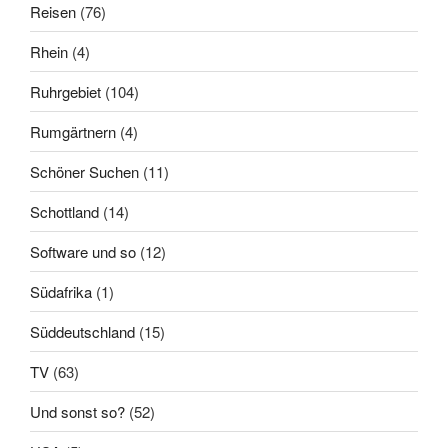
Reisen
(76)
Rhein
(4)
Ruhrgebiet
(104)
Rumgärtnern
(4)
Schöner Suchen
(11)
Schottland
(14)
Software und so
(12)
Südafrika
(1)
Süddeutschland
(15)
TV
(63)
Und sonst so?
(52)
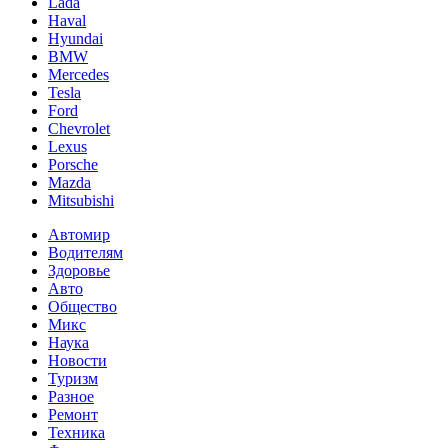
Lada
Haval
Hyundai
BMW
Mercedes
Tesla
Ford
Chevrolet
Lexus
Porsche
Mazda
Mitsubishi
Автомир
Водителям
Здоровье
Авто
Общество
Микс
Наука
Новости
Туризм
Разное
Ремонт
Техника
□ □ □ □ □
Prompt: Excluding the pictures, output every entry above without alteration.

Answer for this exercise:
Reisen
(76)
Rhein
(4)
Ruhrgebiet
(104)
Rumgärtnern
(4)
Schöner Suchen
(11)
Schottland
(14)
Software und so
(12)
Südafrika
(1)
Süddeutschland
(15)
TV
(63)
Und sonst so?
(52)
Lada
Haval
Hyundai
BMW
Mercedes
Tesla
Ford
Chevrolet
Lexus
Porsche
Mazda
Mitsubishi
Автомир
Водителям
Здоровье
Авто
Общество
Микс
Наука
Новости
Туризм
Разное
Ремонт
Техника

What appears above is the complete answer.